- [What you should do]
Among the entries, find each line that includes the string "label" and list it.

______

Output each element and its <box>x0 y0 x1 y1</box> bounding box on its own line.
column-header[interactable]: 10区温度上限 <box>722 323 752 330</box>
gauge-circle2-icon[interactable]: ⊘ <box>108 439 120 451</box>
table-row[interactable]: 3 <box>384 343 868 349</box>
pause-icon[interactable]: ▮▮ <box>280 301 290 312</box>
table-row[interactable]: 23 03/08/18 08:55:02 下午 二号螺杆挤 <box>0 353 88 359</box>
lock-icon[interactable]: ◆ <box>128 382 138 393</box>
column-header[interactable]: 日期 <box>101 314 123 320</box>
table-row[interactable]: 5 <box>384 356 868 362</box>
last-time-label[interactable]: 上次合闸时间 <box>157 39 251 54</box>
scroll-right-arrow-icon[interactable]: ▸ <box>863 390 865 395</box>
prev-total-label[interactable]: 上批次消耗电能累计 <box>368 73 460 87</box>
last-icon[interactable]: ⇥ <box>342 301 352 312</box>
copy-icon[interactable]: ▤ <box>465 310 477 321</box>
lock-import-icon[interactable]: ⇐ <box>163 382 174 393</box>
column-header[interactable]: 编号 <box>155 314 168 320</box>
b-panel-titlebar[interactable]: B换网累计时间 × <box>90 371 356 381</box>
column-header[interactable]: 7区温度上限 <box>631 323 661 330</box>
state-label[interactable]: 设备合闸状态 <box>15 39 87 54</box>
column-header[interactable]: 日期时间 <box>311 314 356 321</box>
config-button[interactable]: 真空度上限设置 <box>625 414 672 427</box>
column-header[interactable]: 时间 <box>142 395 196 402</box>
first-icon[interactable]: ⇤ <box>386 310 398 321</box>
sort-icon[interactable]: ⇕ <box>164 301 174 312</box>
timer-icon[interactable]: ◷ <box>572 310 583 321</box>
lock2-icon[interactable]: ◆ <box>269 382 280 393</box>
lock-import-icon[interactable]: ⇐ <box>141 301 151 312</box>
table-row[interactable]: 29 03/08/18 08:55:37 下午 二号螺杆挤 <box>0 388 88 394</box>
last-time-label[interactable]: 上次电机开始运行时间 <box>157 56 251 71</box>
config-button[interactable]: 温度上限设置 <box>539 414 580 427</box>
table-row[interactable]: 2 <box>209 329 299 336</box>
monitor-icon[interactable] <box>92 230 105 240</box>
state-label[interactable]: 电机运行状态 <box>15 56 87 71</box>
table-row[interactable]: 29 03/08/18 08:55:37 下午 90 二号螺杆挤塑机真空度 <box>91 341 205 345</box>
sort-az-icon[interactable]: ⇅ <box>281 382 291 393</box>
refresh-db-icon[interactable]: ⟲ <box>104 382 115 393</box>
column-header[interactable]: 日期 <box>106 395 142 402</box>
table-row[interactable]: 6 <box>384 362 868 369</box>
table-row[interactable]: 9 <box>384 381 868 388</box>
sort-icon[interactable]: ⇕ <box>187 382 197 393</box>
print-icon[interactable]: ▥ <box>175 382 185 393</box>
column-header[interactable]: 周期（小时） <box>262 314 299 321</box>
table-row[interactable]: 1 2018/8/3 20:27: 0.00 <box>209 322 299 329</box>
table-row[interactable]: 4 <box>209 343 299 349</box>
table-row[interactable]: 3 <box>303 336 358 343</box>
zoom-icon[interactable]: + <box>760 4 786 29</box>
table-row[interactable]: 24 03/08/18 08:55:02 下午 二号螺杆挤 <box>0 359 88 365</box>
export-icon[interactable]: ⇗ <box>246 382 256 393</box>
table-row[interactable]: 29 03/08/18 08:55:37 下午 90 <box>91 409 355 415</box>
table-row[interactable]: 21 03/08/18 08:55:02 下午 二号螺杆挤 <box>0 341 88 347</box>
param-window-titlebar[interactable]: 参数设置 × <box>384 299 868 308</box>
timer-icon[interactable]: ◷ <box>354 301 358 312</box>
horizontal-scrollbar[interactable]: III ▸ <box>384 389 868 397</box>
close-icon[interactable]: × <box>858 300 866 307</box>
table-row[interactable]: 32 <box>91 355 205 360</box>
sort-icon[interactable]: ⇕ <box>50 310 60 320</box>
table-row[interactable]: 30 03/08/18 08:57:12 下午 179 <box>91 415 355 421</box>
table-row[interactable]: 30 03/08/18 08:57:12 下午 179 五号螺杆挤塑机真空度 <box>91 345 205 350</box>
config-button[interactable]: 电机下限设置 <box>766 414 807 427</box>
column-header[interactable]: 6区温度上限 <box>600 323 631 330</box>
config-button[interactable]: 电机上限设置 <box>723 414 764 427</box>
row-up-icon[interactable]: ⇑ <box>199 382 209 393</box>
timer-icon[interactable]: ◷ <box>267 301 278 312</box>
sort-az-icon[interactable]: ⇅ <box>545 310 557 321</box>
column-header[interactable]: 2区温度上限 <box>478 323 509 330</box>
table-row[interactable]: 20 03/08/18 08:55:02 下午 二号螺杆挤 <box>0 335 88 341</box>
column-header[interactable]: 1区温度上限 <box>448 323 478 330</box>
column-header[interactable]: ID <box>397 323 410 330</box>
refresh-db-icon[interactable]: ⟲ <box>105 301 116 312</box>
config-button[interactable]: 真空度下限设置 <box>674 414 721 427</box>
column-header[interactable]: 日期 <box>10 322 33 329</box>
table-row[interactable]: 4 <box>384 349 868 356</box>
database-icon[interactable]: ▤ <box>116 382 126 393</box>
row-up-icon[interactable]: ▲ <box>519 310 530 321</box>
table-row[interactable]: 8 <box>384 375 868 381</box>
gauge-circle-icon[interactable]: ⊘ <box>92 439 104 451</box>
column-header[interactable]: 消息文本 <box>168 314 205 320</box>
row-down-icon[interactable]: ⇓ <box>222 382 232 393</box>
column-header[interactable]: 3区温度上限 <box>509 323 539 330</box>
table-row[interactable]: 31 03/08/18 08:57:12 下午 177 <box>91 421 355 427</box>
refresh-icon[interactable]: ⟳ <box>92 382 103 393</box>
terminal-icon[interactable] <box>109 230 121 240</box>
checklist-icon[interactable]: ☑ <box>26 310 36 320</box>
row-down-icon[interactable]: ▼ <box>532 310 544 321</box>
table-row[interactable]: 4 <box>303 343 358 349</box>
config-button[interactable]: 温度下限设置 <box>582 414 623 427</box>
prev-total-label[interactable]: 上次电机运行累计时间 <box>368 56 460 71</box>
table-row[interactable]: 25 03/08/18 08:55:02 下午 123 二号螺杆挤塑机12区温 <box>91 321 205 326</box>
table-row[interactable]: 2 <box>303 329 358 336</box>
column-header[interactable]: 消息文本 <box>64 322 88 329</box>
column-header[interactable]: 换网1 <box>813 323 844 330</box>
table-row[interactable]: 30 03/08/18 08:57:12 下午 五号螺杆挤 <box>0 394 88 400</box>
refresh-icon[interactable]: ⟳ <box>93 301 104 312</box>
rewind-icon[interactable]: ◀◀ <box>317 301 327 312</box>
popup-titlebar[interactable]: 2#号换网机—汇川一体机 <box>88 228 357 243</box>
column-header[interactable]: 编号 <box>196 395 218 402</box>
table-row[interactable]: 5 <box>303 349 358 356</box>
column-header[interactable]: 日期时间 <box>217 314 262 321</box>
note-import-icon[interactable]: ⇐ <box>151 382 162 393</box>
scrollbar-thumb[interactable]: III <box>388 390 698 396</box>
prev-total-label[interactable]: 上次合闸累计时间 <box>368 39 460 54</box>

______

- [Your response]
last-time-label[interactable]: 上次合闸时间 <box>157 39 251 54</box>
prev-total-label[interactable]: 上批次消耗电能累计 <box>368 73 460 87</box>
state-label[interactable]: 设备合闸状态 <box>15 39 87 54</box>
last-time-label[interactable]: 上次电机开始运行时间 <box>157 56 251 71</box>
state-label[interactable]: 电机运行状态 <box>15 56 87 71</box>
prev-total-label[interactable]: 上次电机运行累计时间 <box>368 56 460 71</box>
prev-total-label[interactable]: 上次合闸累计时间 <box>368 39 460 54</box>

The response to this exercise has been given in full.